←back to thread

352 points ferriswil | 1 comments | | HN request time: 0.212s | source
1. jhj ◴[] No.41895521[source]
As someone who has worked in this space (approximate compute) on both GPUs and in silicon in my research, the power consumption claims are completely bogus, as are the accuracy claims:

> In this section, we show that L-Mul is more precise than fp8 e4m3 multiplications

> To be concise, we do not consider the rounding to nearest even mode in both error analysis and complexity estimation for both Mul and L-Mul

These two statements together are non-sensical. Sure, if you analyze accuracy while ignoring the part of the algorithm that gives you accuracy in the baseline you can derive whatever cherry-picked result you want.

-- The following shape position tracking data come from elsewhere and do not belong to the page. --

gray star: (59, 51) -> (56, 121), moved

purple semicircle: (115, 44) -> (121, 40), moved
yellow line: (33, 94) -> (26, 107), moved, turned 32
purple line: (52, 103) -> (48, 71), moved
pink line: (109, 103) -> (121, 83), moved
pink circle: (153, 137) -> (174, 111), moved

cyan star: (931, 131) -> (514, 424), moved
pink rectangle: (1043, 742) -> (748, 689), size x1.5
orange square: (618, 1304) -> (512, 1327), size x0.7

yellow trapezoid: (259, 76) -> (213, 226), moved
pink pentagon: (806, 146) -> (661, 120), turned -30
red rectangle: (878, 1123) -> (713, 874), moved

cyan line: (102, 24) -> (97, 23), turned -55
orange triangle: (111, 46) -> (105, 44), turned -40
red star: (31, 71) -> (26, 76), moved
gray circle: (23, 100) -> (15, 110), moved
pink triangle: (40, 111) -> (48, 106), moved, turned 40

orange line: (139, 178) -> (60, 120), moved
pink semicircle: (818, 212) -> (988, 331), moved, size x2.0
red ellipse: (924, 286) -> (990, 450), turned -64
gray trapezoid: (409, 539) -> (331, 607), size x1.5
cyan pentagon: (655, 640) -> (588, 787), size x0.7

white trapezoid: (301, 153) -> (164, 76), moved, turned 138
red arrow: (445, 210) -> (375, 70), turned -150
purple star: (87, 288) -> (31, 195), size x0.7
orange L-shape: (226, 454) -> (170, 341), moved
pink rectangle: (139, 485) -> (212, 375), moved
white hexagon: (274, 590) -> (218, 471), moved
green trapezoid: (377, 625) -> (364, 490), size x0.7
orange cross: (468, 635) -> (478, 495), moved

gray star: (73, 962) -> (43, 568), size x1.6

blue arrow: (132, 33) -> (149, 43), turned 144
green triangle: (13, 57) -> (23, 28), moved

The multiplication of two floating point values if you round to nearest even will be the correctly rounded result of multiplying the original values at infinite precision, this is how floating point rounding usually works and what IEEE 754 mandates for fundamental operations if you choose to follow those guidelines (e.g., multiplication here). But not rounding to nearest even will result in a lot more quantization noise, and biased noise at that too.

> applying the L-Mul operation in tensor processing hardware can potentially reduce 95% energy cost by elementwise floating point tensor multiplications and 80% energy cost of dot products

A good chunk of the energy cost is simply moving data between memories (especially external DRAM/HBM/whatever) and along wires, buffering values in SRAMs and flip-flops and the like. Combinational logic cost is usually not a big deal. While having a ton of fixed-function matrix multipliers does raise the cost of combinational logic quite a bit, at most what they have will probably cut the power of an overall accelerator by 10-20% or so.

> In this section, we demonstrate that L-Mul can replace tensor multiplications in the attention mechanism without any loss of performance, whereas using fp8 multiplications for the same purpose degrades inference accuracy

I may have missed it in the paper, but they have provided no details on (re)scaling and/or using higher precision accumulation for intermediate results as one would experience on an H100 for instance. Without this information, I don't trust these evaluation results either.